Confirming that a soldier actually saw the first insurgent leader. There are two ways for a Battalion HQ analyst to confirm that a SALUTE report form the field refers to one of the insurgent leaders, (1) run a series of queries by hand, or (2) launch an agent that will automate the same queries. In both cases the series of queries will be something like
HQ has a SALUTE record that contains a person's description.
Queries BGW with that description and gets back more than one possibility
Queries BGW to get the known associates of each of the candidates
Queries the News database for names, aliases, associates, organization, etc.
Ditto for IntSum and Background.
Ends up with a few prime candidates.
Sends photographs of prime candidates to the soldiers for confirmation.
Battalion HQ makes some queries to "plan" the mission. Some of the these queries are persistent. For example, HQ will make a persistent query against the News database, so that the analysts will see all new News articles that might be relevant to the mission at hand (such as a report of an accident or killing elsewhere in the country that changes mission priorities). The stream of new articles coming back from the News databases will be inserted into an existing clustering.
Battalion HQ establishes the persistent query against the Phone Transcript database.
Platoon moves toward building. Different platoon members will possibly take different routes to the target building (to further demonstrate how we handle network disconnections).
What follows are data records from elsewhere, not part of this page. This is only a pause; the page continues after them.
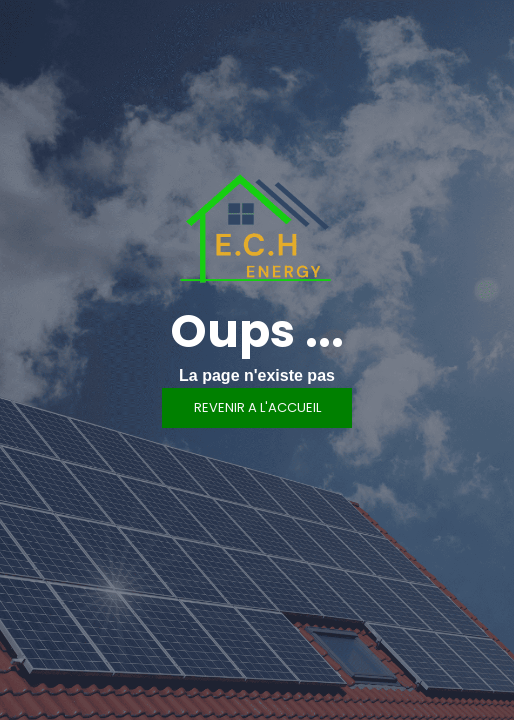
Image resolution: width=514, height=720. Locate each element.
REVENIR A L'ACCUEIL (257, 407)
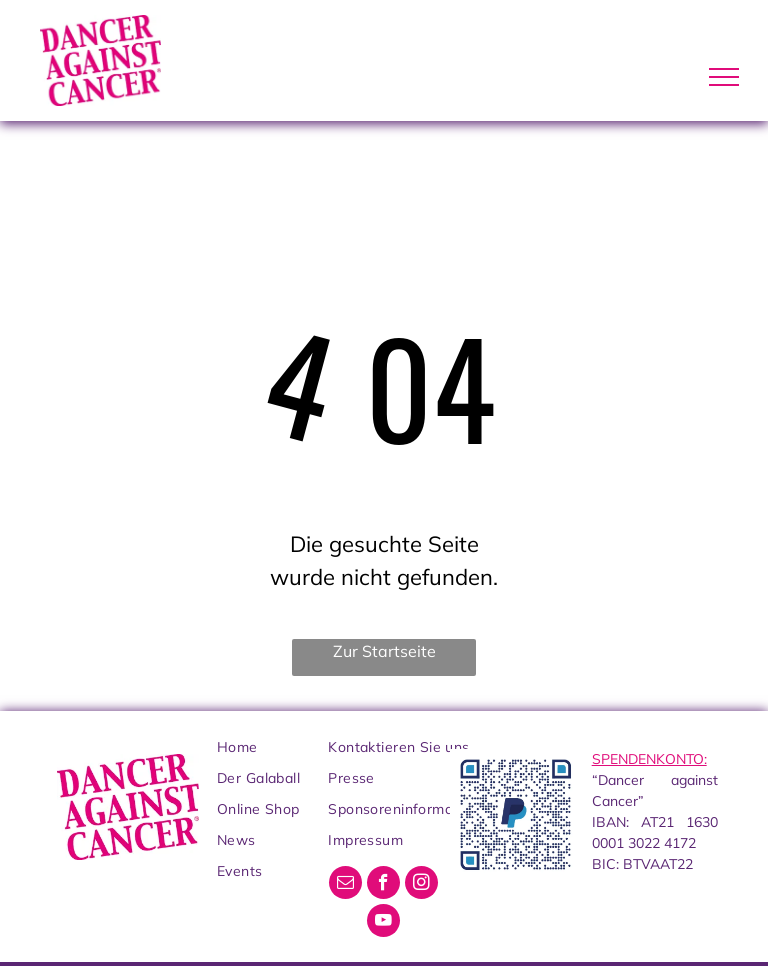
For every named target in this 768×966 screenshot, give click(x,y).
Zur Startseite (384, 651)
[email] (345, 885)
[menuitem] (298, 747)
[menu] (724, 77)
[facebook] (383, 885)
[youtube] (383, 923)
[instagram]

Platoon experiences network disconnection as small group moves off, and big group reshuffles to restore connectivity. Everyone continues to enter observations as this happens.
Soldier sees first insurgent leader enter the building (without knowing that it is in fact the leader). Sends a SALUTE report containing the leader's description to Battalion HQ.
Battalion HQ does some number of queries to determine that the observed person is probably the insurgent leader.
Battalion HQ sends photograph of leader to the observing soldier.
Soldier responds that he did see the person in the photograph.
Battalion HQ now knows that the first insurgent leader is in the building.
Intercepted phone call matches persistent query and is forwarded to battalion HQ.
HQ reviews the call transcript, possibly doing additional queries on the names and activities mentioned in the transcript.
Phone call turns out to have been made by the second insurgent leader from inside the building.
Battalion HQ now knows that the second insurgent leader is in the building.
Battalion HQ sends the GO signal to the platoon leader.
Platoon leader sends the GO signal to the platoon members.
Platoon secures the building and captures its occupants.